Velshi, 49, says he wants to help viewers gain a more sophisticated understanding of where the candidates stand on the climate crisis. He also wants to ask the candidates what they think the world will look like in 2030 or 2050.

“In other words, how seriously do you take this?” he says. “There are implications in healthcare, in immigration, in national security, in nutrition — everywhere about this. I want to get a sense from these candidates about how they see it and more importantly, how do you convince people for whom climate change might be a fact but it’s not a priority?”

Velshi says he saw the effects of climate change firsthand in the Bahamas, where he reported from the Abaco islands, which were “reduced to rubble” by Hurricane Dorian.

Ali Velshi
MSNBC’s Ali Velshi reporting from the Bahamas after Hurricane Dorian. Anthony Terrell / NBC News

“I’ve covered a lot of hurricanes and I’ve seen a lot of devastation,” he says. “But this was like a hurricane and a tornado and an earthquake. It wasn’t the normal pattern of destruction that you see in a hurricane.”

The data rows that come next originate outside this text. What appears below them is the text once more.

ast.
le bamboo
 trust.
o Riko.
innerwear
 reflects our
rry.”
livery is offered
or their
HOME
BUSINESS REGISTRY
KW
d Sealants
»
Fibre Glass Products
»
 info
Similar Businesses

Based on his discussions with climate experts over the years, he says, “We might be seeing a lot more of this.”

In November 2018, the Fourth National Climate Assessment — a report released by 13 different federal agencies detailed the devastating impact of an increasing number of heatwaves, wildfires, flooding, and hurricanes — described the damage from climate change as “intensifying across the country.”

All the more reason to learn more about the climate crisis, Velshi says.

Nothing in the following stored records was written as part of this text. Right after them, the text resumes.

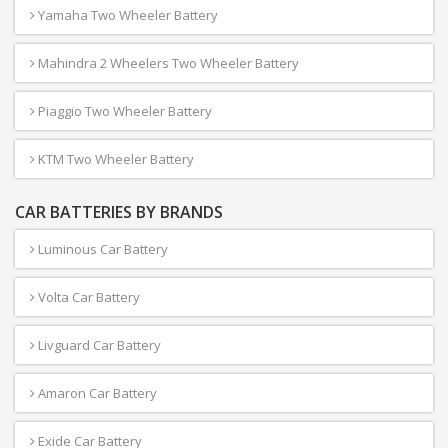
Yamaha Two Wheeler Battery
Mahindra 2 Wheelers Two Wheeler Battery
Piaggio Two Wheeler Battery
KTM Two Wheeler Battery
CAR BATTERIES BY BRANDS
Luminous Car Battery
Volta Car Battery
Livguard Car Battery
Amaron Car Battery
Exide Car Battery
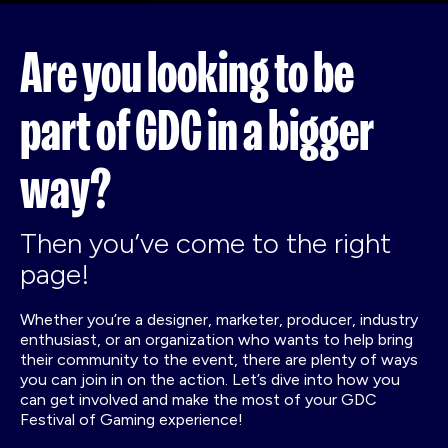
Are you looking to be
part of GDC in a bigger
way?
Then you’ve come to the right
page!
Whether you’re a designer, marketer, producer, industry
enthusiast, or an organization who wants to help bring
their community to the event, there are plenty of ways
you can join in on the action. Let’s dive into how you
can get involved and make the most of your GDC
Festival of Gaming experience!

He says he hopes the forum “causes people to engage in the climate discussion to understand it better, regardless of what the political outcome is.”

“I also hope the viewer gets to understand where climate should be in their hierarchy of choice for a presidential candidate and what these presidential candidates will actually do about climate change.”

The Climate in Crisis series comes as NBC News debuts its new Climate Unit, which will cover issues affecting the environment all over the world and is headed by Roker.

During the series, Hayes will also host a special live hour of MSNBC’s All in with Chris Hayes, devoted exclusively to climate.

“To me, the biggest thing is conveying the urgency and the stakes, which are dire, without pushing people into a feeling of panic and impotence,” he says.